Page images and extracted text
============================================================

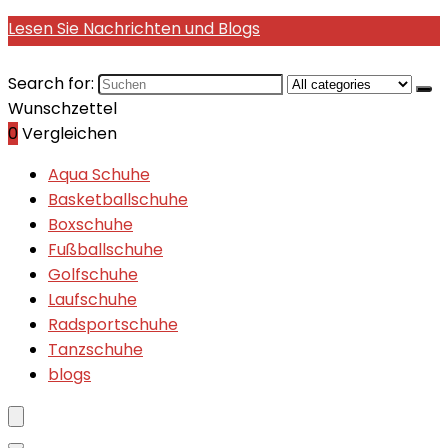
Lesen Sie Nachrichten und Blogs
Search for:
Wunschzettel
0
Vergleichen
Aqua Schuhe
Basketballschuhe
Boxschuhe
Fußballschuhe
Golfschuhe
Laufschuhe
Radsportschuhe
Tanzschuhe
blogs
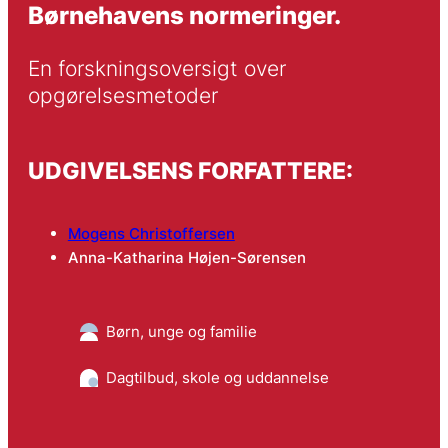
Børnehavens normeringer.
En forskningsoversigt over 
opgørelsesmetoder
UDGIVELSENS FORFATTERE:
Mogens Christoffersen
Anna-Katharina Højen-Sørensen
Børn, unge og familie
Dagtilbud, skole og uddannelse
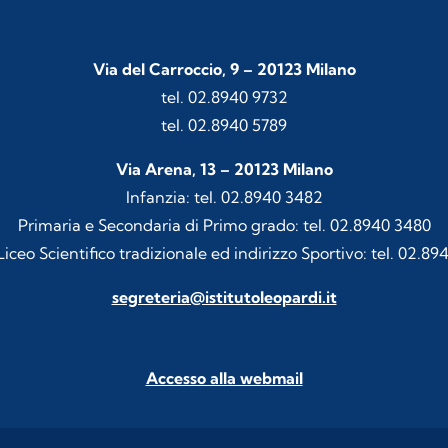
Via del Carroccio, 9 – 20123 Milano
tel. 02.8940 9732
tel. 02.8940 5789
Via Arena, 13 – 20123 Milano
Infanzia: tel. 02.8940 3482
Primaria e Secondaria di Primo grado: tel. 02.8940 3480
iceo Scientifico tradizionale ed indirizzo Sportivo: tel. 02.89
segreteria@istitutoleopardi.it
Accesso alla webmail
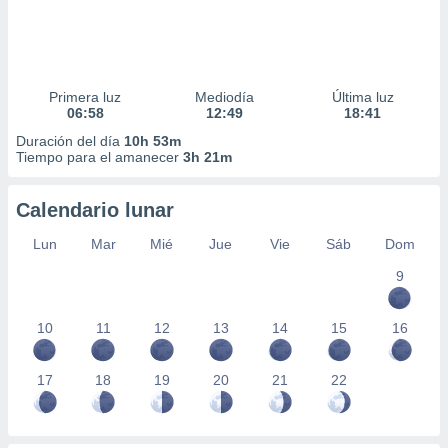
Primera luz
Mediodía
Última luz
06:58
12:49
18:41
Duración del día
10h 53m
Tiempo para el amanecer
3h 21m
Calendario lunar
Lun
Mar
Mié
Jue
Vie
Sáb
Dom
9
10
11
12
13
14
15
16
17
18
19
20
21
22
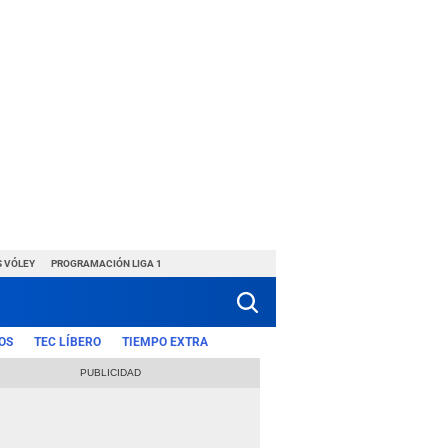
S VÓLEY
PROGRAMACIÓN LIGA 1
OS
TEC LÍBERO
TIEMPO EXTRA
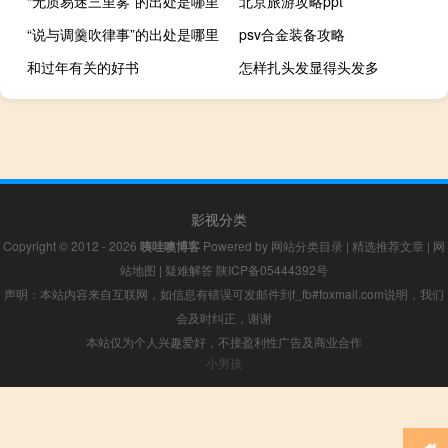
“无质易迷三里雾”的出处是哪里
北京旅游攻略ppt
“说与调羹吹律事”的出处是哪里
psv合金装备攻略
和过年有关的好书
怎样扎头发显得头发多
影视分类
Copyright © 2012 - 2026
咦哇噢博客
Powered by
网站分类目录
|
精选推荐文章
|
网
站地图
|
疑难解答
陕ICP备05444392号
声明：本站内容来自互联网，如信息有错误可发邮件到f_fb#foxmail.com说明，我们
会及时纠正，谢谢
本站仅为个人兴趣爱好，不接盈利性广告及商业合作
小男孩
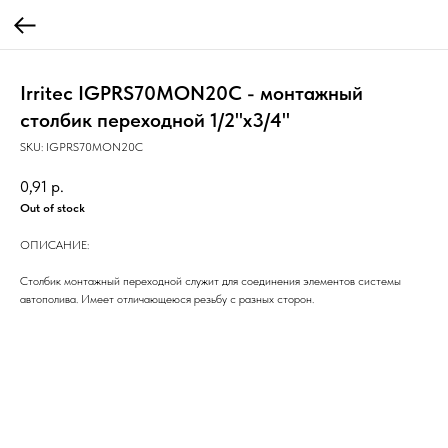
Irritec IGPRS70MON20C - монтажный
столбик переходной 1/2"х3/4"
SKU:
IGPRS70MON20C
0,91
р.
Out of stock
ОПИСАНИЕ:
Столбик монтажный переходной служит для соединения элементов системы
автополива. Имеет отличающеюся резьбу с разных сторон.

============================================================

#### About this task
Only the lines from the start of the records to the line with "Infanzia: tel. 02.8940 3482" belong in the copy. Print them exactly, minus pictures.

#### Answer
Lesen Sie Nachrichten und Blogs
Search for:
Wunschzettel
0
Vergleichen
Aqua Schuhe
Basketballschuhe
Boxschuhe
Fußballschuhe
Golfschuhe
Laufschuhe
Radsportschuhe
Tanzschuhe
blogs
Børnehavens normeringer.
En forskningsoversigt over 
opgørelsesmetoder
UDGIVELSENS FORFATTERE:
Mogens Christoffersen
Anna-Katharina Højen-Sørensen
Børn, unge og familie
Dagtilbud, skole og uddannelse
Via del Carroccio, 9 – 20123 Milano
tel. 02.8940 9732
tel. 02.8940 5789
Via Arena, 13 – 20123 Milano
Infanzia: tel. 02.8940 3482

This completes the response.